[Opening Available records section]

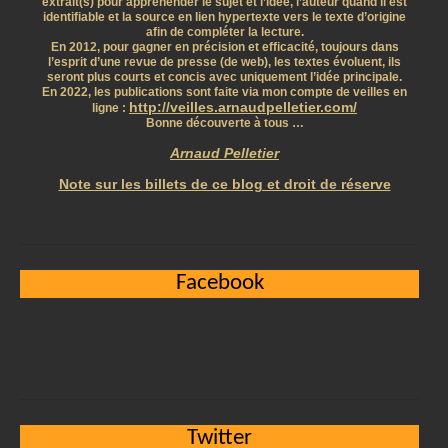
extrait(s) pour appréhender le sujet et l’idée, l’auteur quand il est
identifiable et la source en lien hypertexte vers le texte d’origine
afin de compléter la lecture.
En 2012, pour gagner en précision et efficacité, toujours dans
l’esprit d’une revue de presse (de web), les textes évoluent, ils
seront plus courts et concis avec uniquement l’idée principale.
En 2022, les publications sont faite via mon compte de veilles en
http://veilles.arnaudpelletier.com/
ligne :
Bonne découverte à tous …
Arnaud Pelletier
Note sur les billets de ce blog et droit de réserve
Facebook
Twitter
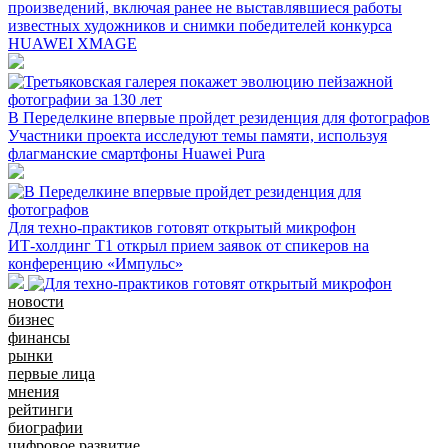
произведений, включая ранее не выставлявшиеся работы
известных художников и снимки победителей конкурса
HUAWEI XMAGE
В Переделкине впервые пройдет резиденция для фотографов
Участники проекта исследуют темы памяти, используя
флагманские смартфоны Huawei Pura
Для техно-практиков готовят открытый микрофон
ИТ-холдинг Т1 открыл прием заявок от спикеров на
конференцию «Импульс»
новости
бизнес
финансы
рынки
первые лица
мнения
рейтинги
биографии
цифровое развитие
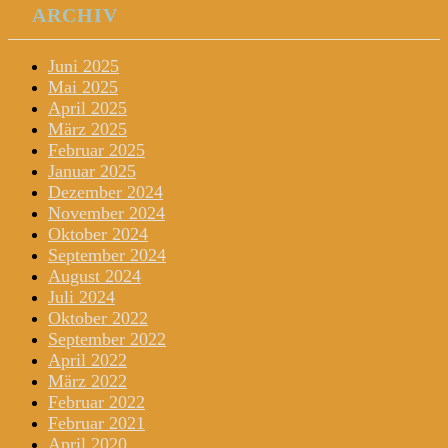
ARCHIV
Juni 2025
Mai 2025
April 2025
März 2025
Februar 2025
Januar 2025
Dezember 2024
November 2024
Oktober 2024
September 2024
August 2024
Juli 2024
Oktober 2022
September 2022
April 2022
März 2022
Februar 2022
Februar 2021
April 2020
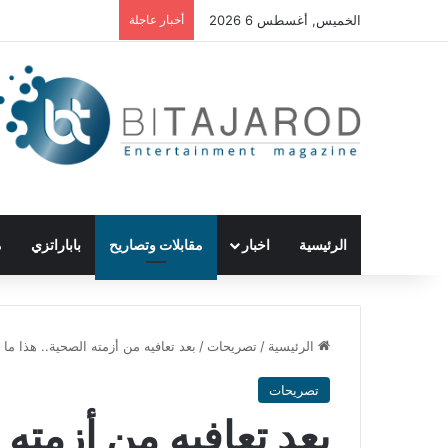
الخميس, أغسطس 6 2026
أخبار عاجلة
الرئيسية
اخبار
مقابلات وتصاريح
باباراتزي
م
الرئيسية
/
تصريحات
/
بعد تعافيه من أزمته الصحية.. هذا ما
تصريحات
بعد تعافيه من أزمته 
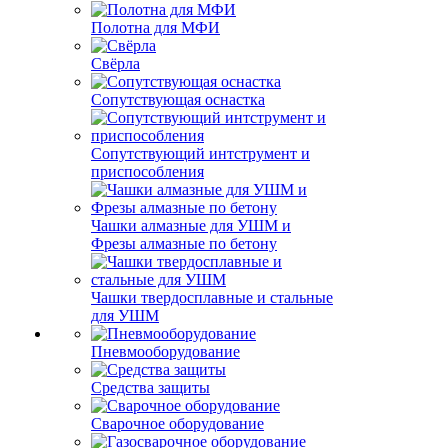
Полотна для МФИ
Свёрла
Сопутствующая оснастка
Сопутствующий интструмент и
приспособления
Чашки алмазные для УШМ и
Фрезы алмазные по бетону
Чашки твердосплавные и стальные
для УШМ
Пневмооборудование
Средства защиты
Сварочное оборудование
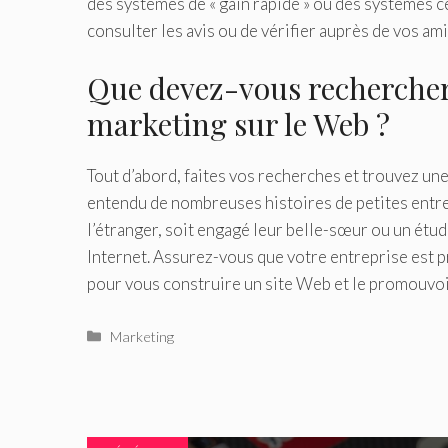
des systèmes de « gain rapide » ou des systèmes c
consulter les avis ou de vérifier auprès de vos am
Que devez-vous rechercher 
marketing sur le Web ?
Tout d’abord, faites vos recherches et trouvez un
entendu de nombreuses histoires de petites entre
l’étranger, soit engagé leur belle-sœur ou un étud
Internet. Assurez-vous que votre entreprise est 
pour vous construire un site Web et le promouvo
Catégories
Marketing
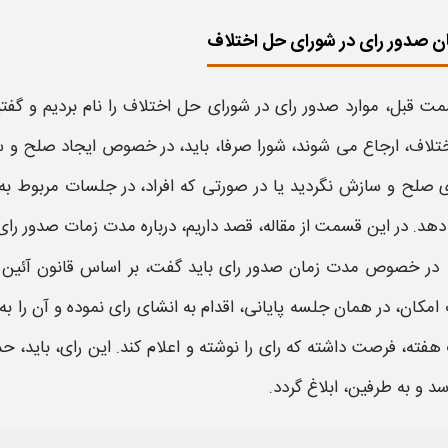
 صدور رای در شورای حل اختلاف
مت قبل،
موارد صدور رای در شورای حل اختلاف
را نام بردیم و گفت
تلاف،
ارجاع می شوند،
شورا
صرفا، باید، در خصوص ایجاد صلح و س
ی صلح و سازش نگردید یا در صورتی که افراد، در جلسات مربوط به
دهد. در این قسمت از مقاله، قصد داریم، درباره
مدت زمات صدور رای
در خصوص
مدت زمان
صدور رای
باید گفت، بر اساس قانون آئین 
مکان، در همان جلسه پایانی، اقدام به انشای رای نموده و آن را به
سد و به طرفین، ابلاغ گردد.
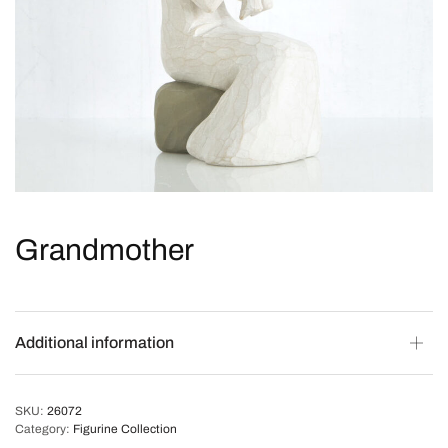
Grandmother
Additional information
SKU:
26072
Category:
Figurine Collection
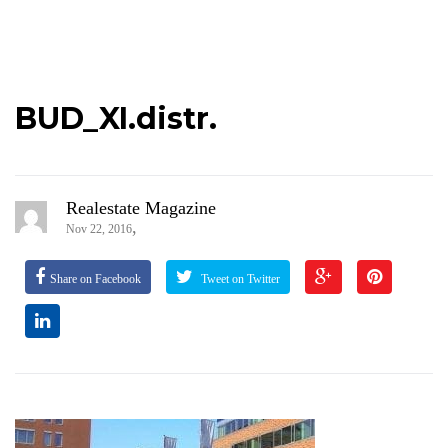
BUD_XI.distr.
Realestate Magazine
,
Nov 22, 2016
Share on Facebook
Tweet on Twitter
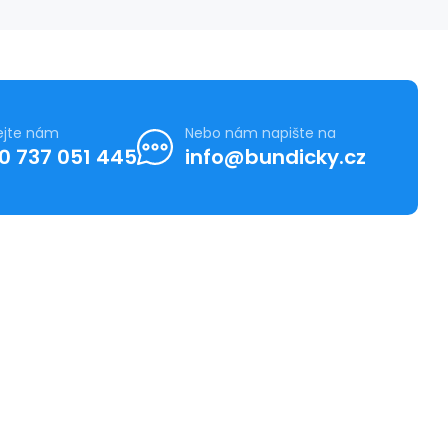
ejte nám
Nebo nám napište na
0 737 051 445
info@bundicky.cz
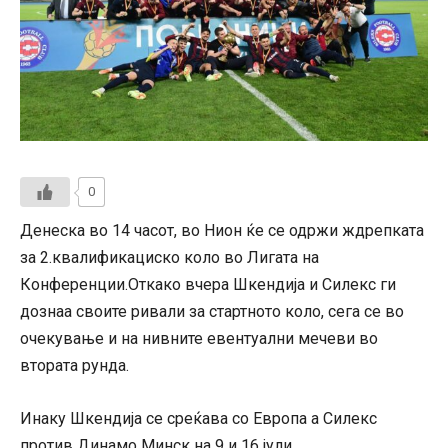
0
Денеска во 14 часот, во Нион ќе се одржи ждрепката
за 2.квалификациско коло во Лигата на
Конференции.Откако вчера Шкендија и Силекс ги
дознаа своите ривали за стартното коло, сега се во
очекување и на нивните евентуални мечеви во
втората рунда.
Инаку Шкендија се среќава со Европа а Силекс
против Динамо Минск на 9 и 16 јули.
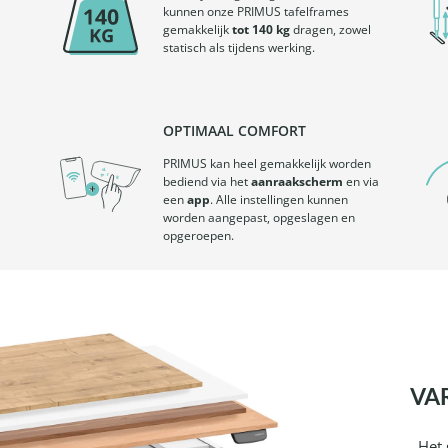
kunnen onze PRIMUS tafelframes
gemakkelijk
tot 140 kg
dragen, zowel
statisch als tijdens werking.
OPTIMAAL COMFORT
PRIMUS kan heel gemakkelijk worden
bediend via het
aanraakscherm
en via
een
app
. Alle instellingen kunnen
worden aangepast, opgeslagen en
opgeroepen.
VA
Het 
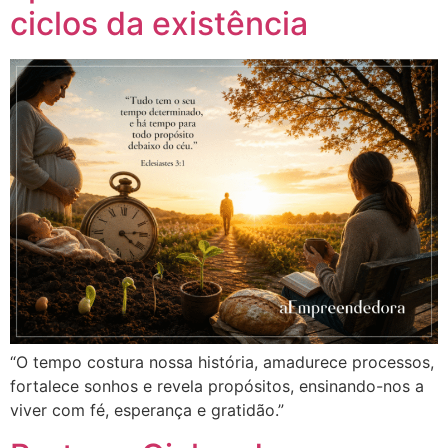
ciclos da existência
“O tempo costura nossa história, amadurece processos,
fortalece sonhos e revela propósitos, ensinando-nos a
viver com fé, esperança e gratidão.”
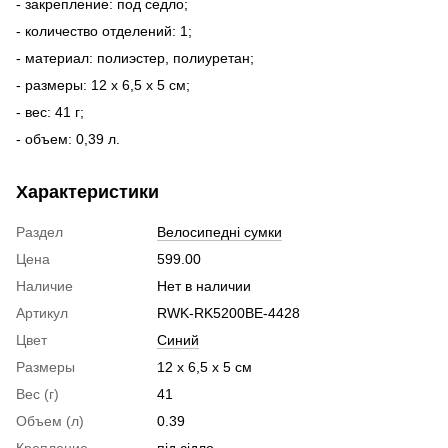
- закрепление: под седло;
- количество отделений: 1;
- материал: полиэстер, полиуретан;
- размеры: 12 x 6,5 x 5 см;
- вес: 41 г;
- объем: 0,39 л.
Характеристики
Раздел
Велосипедні сумки
Цена
599.00
Наличие
Нет в наличии
Артикул
RWK-RK5200BE-4428
Цвет
Синий
Размеры
12 x 6,5 x 5 см
Вес (г)
41
Объем (л)
0.39
Крепление
під сідло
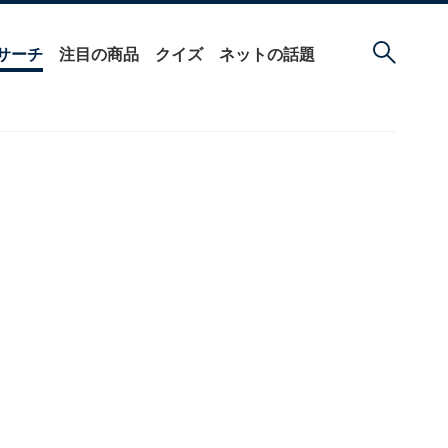
サーチ
注目の商品
クイズ
ネットの話題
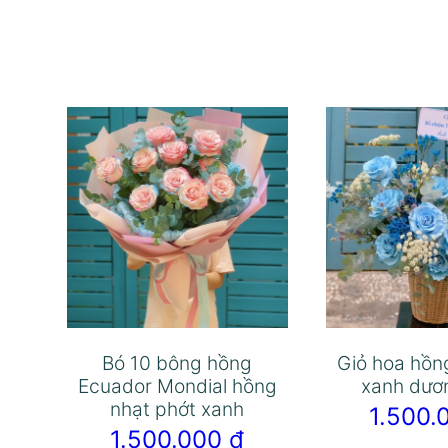
Bó 10 bông hồng
Giỏ hoa hồn
Ecuador Mondial hồng
xanh dươ
nhạt phớt xanh
1.500
1.500.000
₫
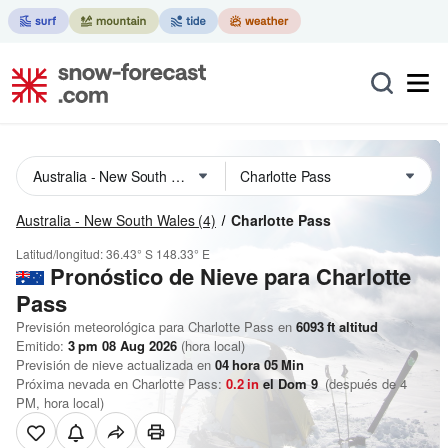
Australia - New South Wales
(4)
Charlotte Pass
Latitud/longitud:
36.43° S
148.33° E
Pronóstico de Nieve
para Charlotte
Pass
Previsión meteorológica para Charlotte Pass en
6093
ft
altitud
Emitido:
3 pm 08 Aug 2026
(hora local)
Previsión de nieve actualizada en
04
hora
05
Min
Próxima nevada en Charlotte Pass:
0.2
in
el Dom 9
(después de 4
PM, hora local)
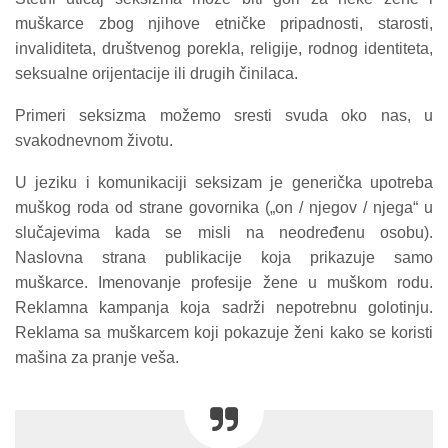
muškarce zbog njihove etničke pripadnosti, starosti,
invaliditeta, društvenog porekla, religije, rodnog identiteta,
seksualne orijentacije ili drugih činilaca.
Primeri seksizma možemo sresti svuda oko nas, u
svakodnevnom životu.
U jeziku i komunikaciji seksizam je generička upotreba
muškog roda od strane govornika („on / njegov / njega“ u
slučajevima kada se misli na neodređenu osobu).
Naslovna strana publikacije koja prikazuje samo
muškarce. Imenovanje profesije žene u muškom rodu.
Reklamna kampanja koja sadrži nepotrebnu golotinju.
Reklama sa muškarcem koji pokazuje ženi kako se koristi
mašina za pranje veša.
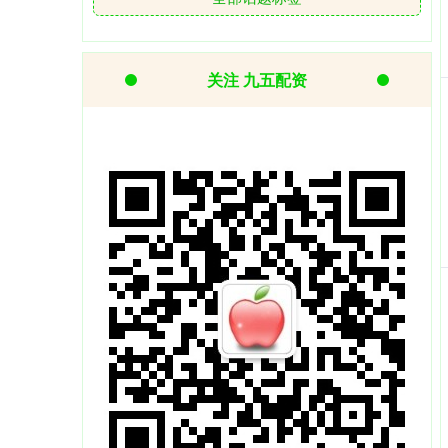
关注 九五配资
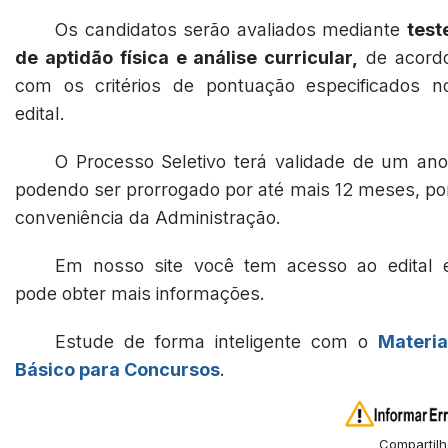
Os candidatos serão avaliados mediante
test
de aptidão física e análise curricular,
de acord
com os critérios de pontuação especificados n
edital.
O Processo Seletivo terá validade de um ano
podendo ser prorrogado por até mais 12 meses, po
conveniência da Administração.
Em nosso site você tem acesso ao edital 
pode obter mais informações.
Estude de forma inteligente com o
Materia
Básico para Concursos
.
Compartilh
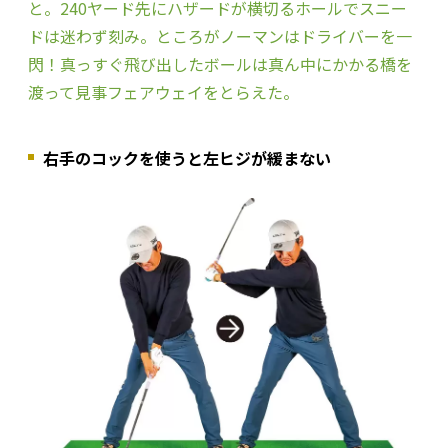
と。240ヤード先にハザードが横切るホールでスニー
ドは迷わず刻み。ところがノーマンはドライバーを一
閃！真っすぐ飛び出したボールは真ん中にかかる橋を
渡って見事フェアウェイをとらえた。
右手のコックを使うと左ヒジが緩まない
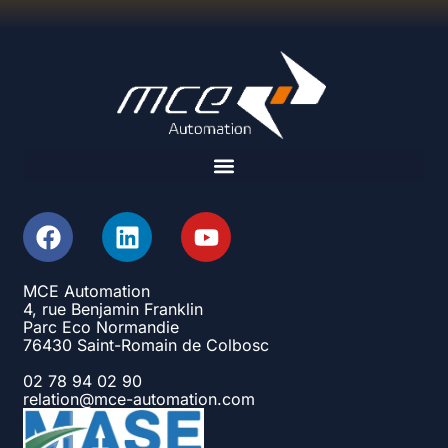
MCE Automation
4, rue Benjamin Franklin
Parc Eco Normandie
76430 Saint-Romain de Colbosc
02 78 94 02 90
relation@mce-automation.com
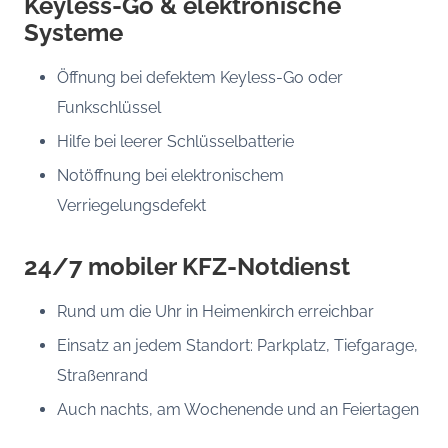
Keyless-Go & elektronische
Systeme
Öffnung bei defektem Keyless-Go oder
Funkschlüssel
Hilfe bei leerer Schlüsselbatterie
Notöffnung bei elektronischem
Verriegelungsdefekt
24/7 mobiler KFZ-Notdienst
Rund um die Uhr in Heimenkirch erreichbar
Einsatz an jedem Standort: Parkplatz, Tiefgarage,
Straßenrand
Auch nachts, am Wochenende und an Feiertagen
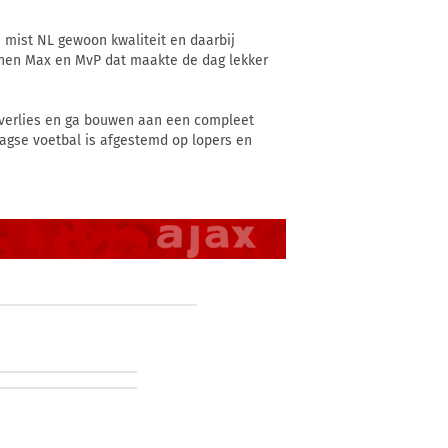
s mist NL gewoon kwaliteit en daarbij
nnen Max en MvP dat maakte de dag lekker
 verlies en ga bouwen aan een compleet
aagse voetbal is afgestemd op lopers en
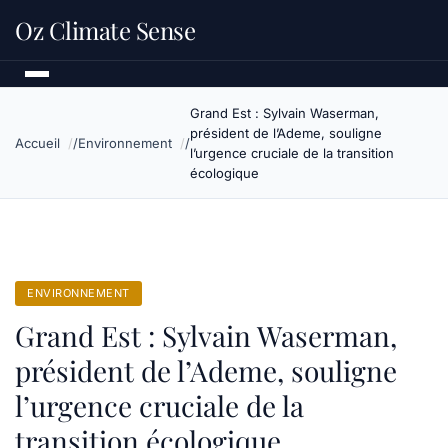
Oz Climate Sense
Grand Est : Sylvain Waserman,
président de l’Ademe, souligne
Accueil
Environnement
l’urgence cruciale de la transition
écologique
ENVIRONNEMENT
Grand Est : Sylvain Waserman,
président de l’Ademe, souligne
l’urgence cruciale de la
transition écologique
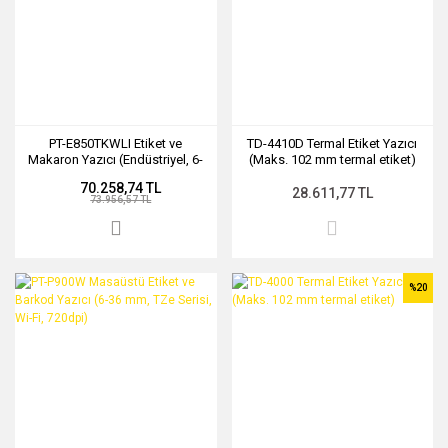
PT-E850TKWLI Etiket ve
TD-4410D Termal Etiket Yazıcı
Makaron Yazıcı (Endüstriyel, 6-
(Maks. 102 mm termal etiket)
36 mm, TZe Serisi)
70.258,74 TL
28.611,77 TL
73.956,57 TL
%20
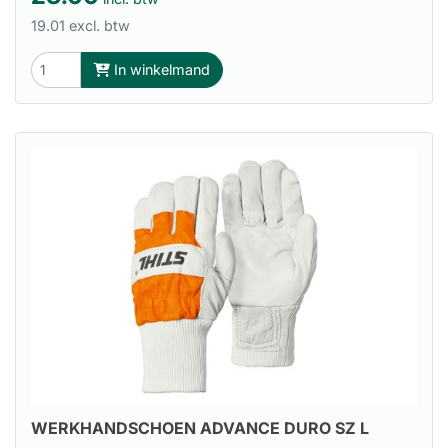
19.01 excl. btw
In winkelmand
WERKHANDSCHOEN ADVANCE DURO SZ L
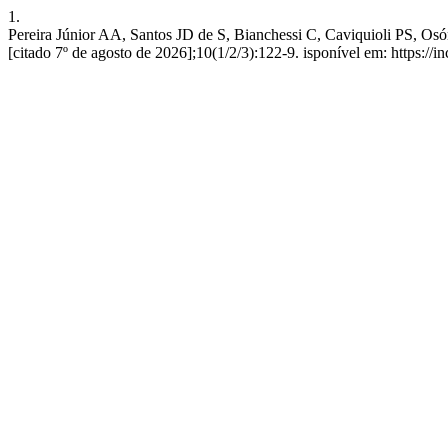
1.
Pereira Júnior AA, Santos JD de S, Bianchessi C, Caviquioli PS, Os
[citado 7º de agosto de 2026];10(1/2/3):122-9. isponível em: https://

[Closing Available records section]

What is being asked ->
Write back word for word every line in the entries above from the one with "Realestate Magazine" to the one with "Ecuador Mondial hồng", ends included, and none of the pictures.

Exercise answer ->
Realestate Magazine
,
Nov 22, 2016
Share on Facebook
Tweet on Twitter
ejte nám
Nebo nám napište na
0 737 051 445
info@bundicky.cz
0
Денеска во 14 часот, во Нион ќе се одржи ждрепката
за 2.квалификациско коло во Лигата на
Конференции.Откако вчера Шкендија и Силекс ги
дознаа своите ривали за стартното коло, сега се во
очекување и на нивните евентуални мечеви во
втората рунда.
Инаку Шкендија се среќава со Европа а Силекс
против Динамо Минск на 9 и 16 јули.
kunnen onze PRIMUS tafelframes
gemakkelijk
tot 140 kg
dragen, zowel
statisch als tijdens werking.
OPTIMAAL COMFORT
PRIMUS kan heel gemakkelijk worden
bediend via het
aanraakscherm
en via
een
app
. Alle instellingen kunnen
worden aangepast, opgeslagen en
opgeroepen.
VA
Het 
ciclos da existência
“O tempo costura nossa história, amadurece processos,
fortalece sonhos e revela propósitos, ensinando-nos a
viver com fé, esperança e gratidão.”
- закрепление: под седло;
- количество отделений: 1;
- материал: полиэстер, полиуретан;
- размеры: 12 x 6,5 x 5 см;
- вес: 41 г;
- объем: 0,39 л.
Характеристики
Раздел
Велосипедні сумки
Цена
599.00
Наличие
Нет в наличии
Артикул
RWK-RK5200BE-4428
Цвет
Синий
Размеры
12 x 6,5 x 5 см
Вес (г)
41
Объем (л)
0.39
Крепление
під сідло
サーチ
注目の商品
クイズ
ネットの話題
Bó 10 bông hồng
Giỏ hoa hồn
Ecuador Mondial hồng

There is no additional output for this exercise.